И в Тане все чаще прорывалась тревога:
— Боюсь за тебя. Не нравишься ты мне…
— Вот уже и не нравлюсь. — Прончищев принимал обиженный вид. — А я-то, дурень, планы разные строю. Дескать, думаю, вернемся домой, и повезу тебя на один великолепнейший остров в Финском заливе. Вот где благодать — сосны, тишина. Между прочим, мой остров.

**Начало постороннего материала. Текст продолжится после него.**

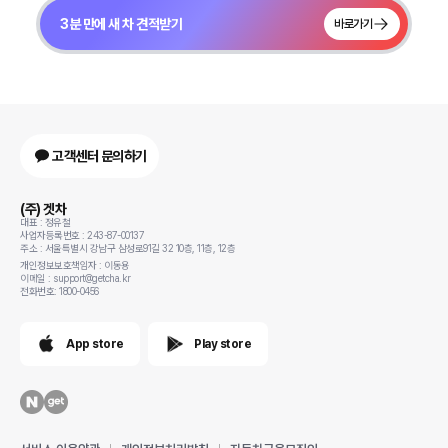
3분 만에 새 차 견적받기
바로가기
고객센터 문의하기
(주) 겟차
대표 : 정유철
사업자등록번호 : 243-87-00137
주소 : 서울특별시 강남구 삼성로91길 32 10층, 11층, 12층
개인정보보호책임자 : 이동용
이메일 : support@getcha.kr
전화번호: 1800-0456
App store
Play store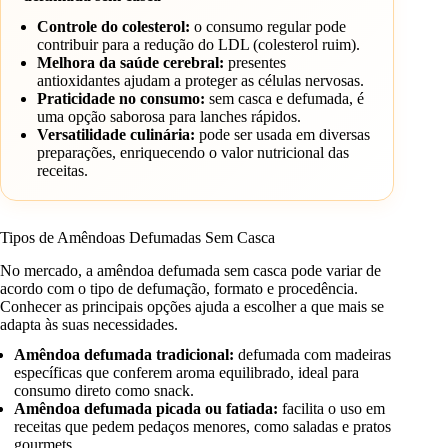
Controle do colesterol:
o consumo regular pode
contribuir para a redução do LDL (colesterol ruim).
Melhora da saúde cerebral:
presentes
antioxidantes ajudam a proteger as células nervosas.
Praticidade no consumo:
sem casca e defumada, é
uma opção saborosa para lanches rápidos.
Versatilidade culinária:
pode ser usada em diversas
preparações, enriquecendo o valor nutricional das
receitas.
Tipos de Amêndoas Defumadas Sem Casca
No mercado, a amêndoa defumada sem casca pode variar de
acordo com o tipo de defumação, formato e procedência.
Conhecer as principais opções ajuda a escolher a que mais se
adapta às suas necessidades.
Amêndoa defumada tradicional:
defumada com madeiras
específicas que conferem aroma equilibrado, ideal para
consumo direto como snack.
Amêndoa defumada picada ou fatiada:
facilita o uso em
receitas que pedem pedaços menores, como saladas e pratos
gourmets.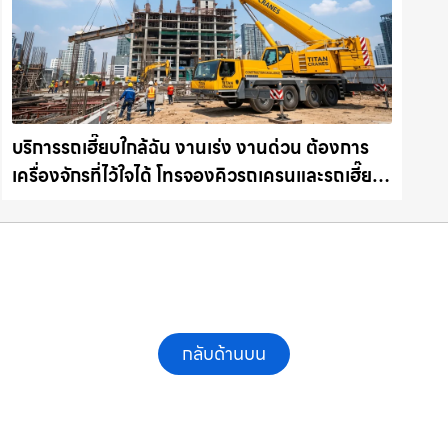
บริการรถเฮี๊ยบใกล้ฉัน งานเร่ง งานด่วน ต้องการ
เครื่องจักรที่ไว้ใจได้ โทรจองคิวรถเครนและรถเฮี๊ยบ
คุณภาพ ให้เช่าเครน.com
กลับด้านบน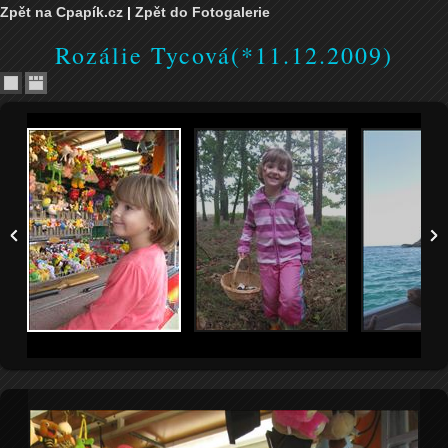
Zpět na Cpapík.cz
|
Zpět do Fotogalerie
Rozálie Tycová(*11.12.2009)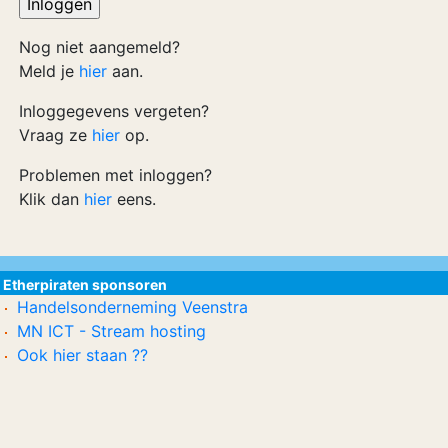
Nog niet aangemeld?
Meld je
hier
aan.
Inloggegevens vergeten?
Vraag ze
hier
op.
Problemen met inloggen?
Klik dan
hier
eens.
Etherpiraten sponsoren
Handelsonderneming Veenstra
MN ICT - Stream hosting
Ook hier staan ??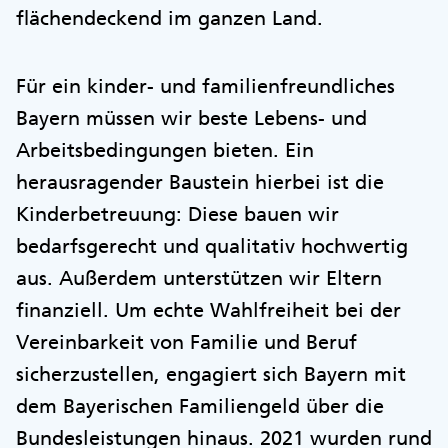
flächendeckend im ganzen Land.
Für ein kinder- und familienfreundliches
Bayern müssen wir beste Lebens- und
Arbeitsbedingungen bieten. Ein
herausragender Baustein hierbei ist die
Kinderbetreuung: Diese bauen wir
bedarfsgerecht und qualitativ hochwertig
aus. Außerdem unterstützen wir Eltern
finanziell. Um echte Wahlfreiheit bei der
Vereinbarkeit von Familie und Beruf
sicherzustellen, engagiert sich Bayern mit
dem Bayerischen Familiengeld über die
Bundesleistungen hinaus. 2021 wurden rund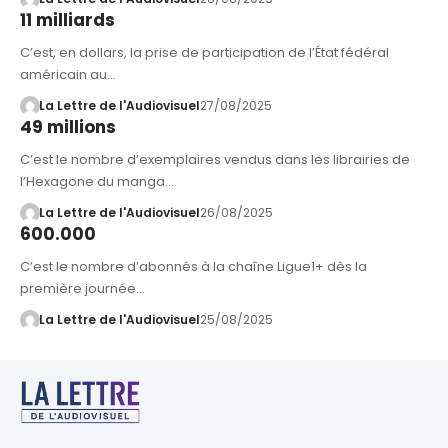
11 milliards
C’est, en dollars, la prise de participation de l’État fédéral
américain au…
La Lettre de l'Audiovisuel
27/08/2025
49 millions
C’est le nombre d’exemplaires vendus dans les librairies de
l’Hexagone du manga…
La Lettre de l'Audiovisuel
26/08/2025
600.000
C’est le nombre d’abonnés à la chaîne Ligue1+ dès la
première journée…
La Lettre de l'Audiovisuel
25/08/2025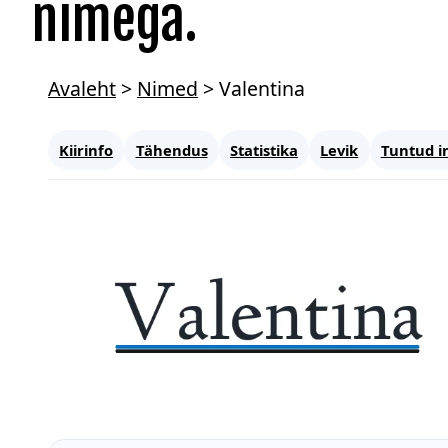
nimega.
Avaleht
>
Nimed
>
Valentina
Kiirinfo
Tähendus
Statistika
Levik
Tuntud i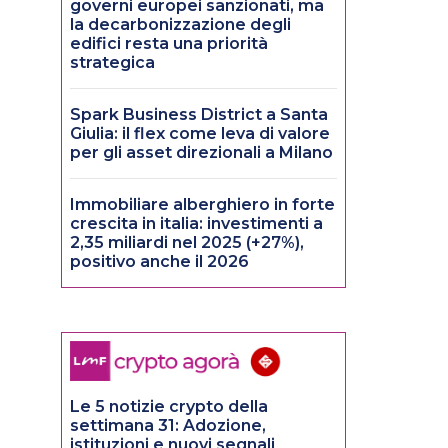
governi europei sanzionati, ma
la decarbonizzazione degli
edifici resta una priorità
strategica
e
Spark Business District a Santa
Giulia: il flex come leva di valore
per gli asset direzionali a Milano
Immobiliare alberghiero in forte
crescita in italia: investimenti a
2,35 miliardi nel 2025 (+27%),
positivo anche il 2026
Le 5 notizie crypto della
settimana 31: Adozione,
istituzioni e nuovi segnali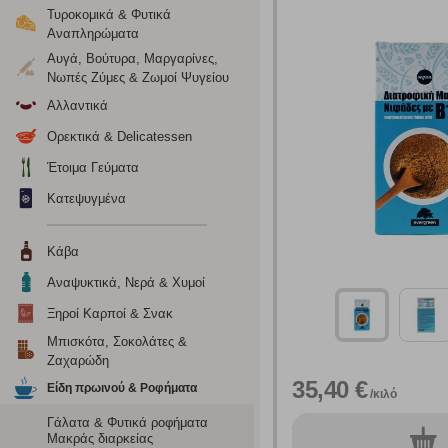
Τυροκομικά & Φυτικά
Αναπληρώματα
Αυγά, Βούτυρα, Μαργαρίνες,
Νωπές Ζύμες & Ζωμοί Ψυγείου
Αλλαντικά
Ορεκτικά & Delicatessen
Έτοιμα Γεύματα
Κατεψυγμένα
Κάβα
Αναψυκτικά, Νερά & Χυμοί
Ξηροί Καρποί & Σνακ
Ρυθμίσεις
Μπισκότα, Σοκολάτες &
Ζαχαρώδη
35,40 €
Είδη πρωινού & Ροφήματα
/κιλό
Ενημέρωση
Γάλατα & Φυτικά ροφήματα
Μακράς διαρκείας
0
τεμ.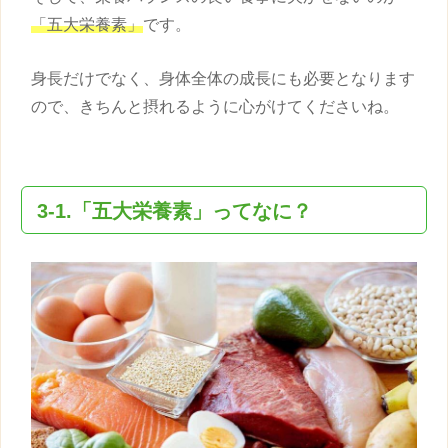
「五大栄養素」
です。
身長
だけでなく、身体全体の成長にも必要となります
ので、きちんと摂れるように心がけてくださいね。
3-1.「五大栄養素」ってなに？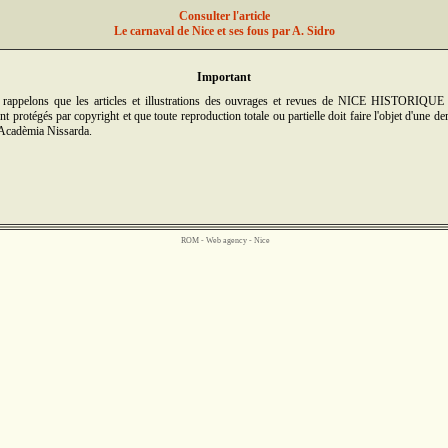
Consulter l'article
Le carnaval de Nice et ses fous par A. Sidro
Important
rappelons que les articles et illustrations des ouvrages et revues de NICE HISTORIQUE
t protégés par copyright et que toute reproduction totale ou partielle doit faire l'objet d'une d
'Acadèmia Nissarda.
ROM -
Web agency - Nice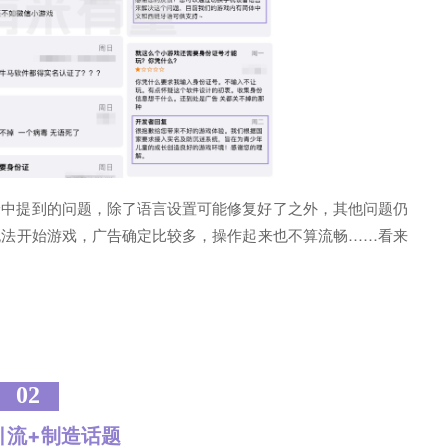
论中提到的问题，除了语言设置可能修复好了之外，其他问题仍
无法开始游戏，广告确定比较多，操作起来也不算流畅……看来
02
引流+制造话题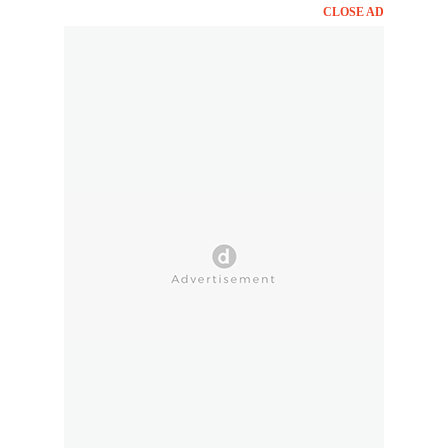
CLOSE AD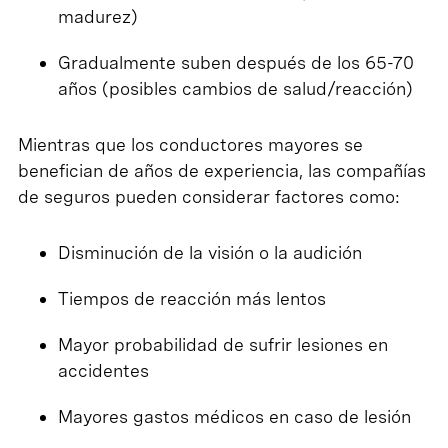
madurez)
Gradualmente suben después de los 65-70
años (posibles cambios de salud/reacción)
Mientras que los conductores mayores se
benefician de años de experiencia, las compañías
de seguros pueden considerar factores como:
Disminución de la visión o la audición
Tiempos de reacción más lentos
Mayor probabilidad de sufrir lesiones en
accidentes
Mayores gastos médicos en caso de lesión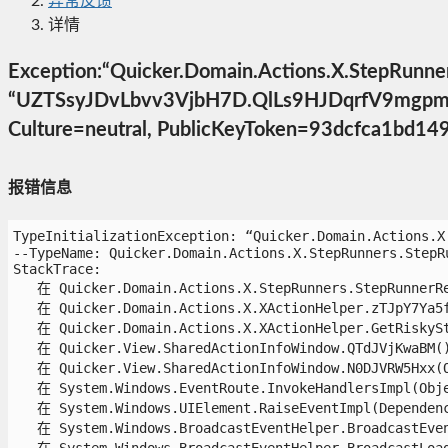
异常反馈
详情
Exception:“Quicker.Domain.Actions.X.St
“UZTSsyJDvLbvv3VjbH7D.QlLs9HJDqrf
Culture=neutral, PublicKeyToken=9
报错信息
TypeInitializationException: “Quicker.Domain.Actio
--TypeName: Quicker.Domain.Actions.X.StepRunners.StepRu
StackTrace:

   在 Quicker.Domain.Actions.X.StepRunners.StepRunnerReg
   在 Quicker.Domain.Actions.X.XActionHelper.zTJpY7Ya5fK
   在 Quicker.Domain.Actions.X.XActionHelper.GetRiskySte
   在 Quicker.View.SharedActionInfoWindow.QTdJVjKwaBM()
   在 Quicker.View.SharedActionInfoWindow.N0DJVRW5Hxx(Ob
   在 System.Windows.EventRoute.InvokeHandlersImpl(Objec
   在 System.Windows.UIElement.RaiseEventImpl(Dependency
   在 System.Windows.BroadcastEventHelper.BroadcastEvent
   在 System.Windows.BroadcastEventHelper.BroadcastLoade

— Ну тебя со своими шутками.
— Какие шутки? Жаль, Лаптевых нет — они бы сказали. Да, Семен же тут. Спроси.
— Отстань.
— Нет, ты спроси. Я не вру.
— Дурень, ничего ты не понимаешь.
— Ах, дурень? Летели два гуся, садились на дубы. По одному сядут, гусь остался. По два сядут, дуб остался. Шевели мозгами, сколько гусей было?
— И думать не хочу.
— Вот, пожалуйста, господа, — смеялся Василий. — Кому вы разрешили взойти на военный корабль «Якутск». Женщине, которая не желает думать. Стыдно, господа, мне за свою жену. Стыдно.
Так Прончищев всякий раз шуточками и прибауточками уводил Таню от мучающих ее мыслей, отвлекал на всякую ерунду.
А дни зимовки скоро летели.
Подновили дубель-шлюпку. Для прочности оббили ее борта бревнами. Запаслись новыми веслами. Мяса насушили. Вываривали соль.
22 января в вахтенном журнале появилась запись: «…сего числа вышло из-за горизонта солнце».
Солнце, а вместе с ним привычная, дополярная жизнь возвращались на круги своя. Радовались матросы. Ликовали оленекцы: по их поверьям, творец вселенной Юрунг айы тойон показал на небе счастливый глаз.
Как ни прекрасно северное сияние, но есть в нем что-то чужое, постороннее. Солнце же, пусть и не греющее, — тепло жизни, свет. И уже пробудилось под глубоким снегом спящее семечко желтого мака.
ОСТРОВ КАМЕННЫЙ
Подвижка льда на Оленеке началась в конце июня. Хорошо, что осенью дубель-шлюпку загнали, как в стойло, в небольшую бухту. В противном случае ее бы ледяными жерновами перетерло.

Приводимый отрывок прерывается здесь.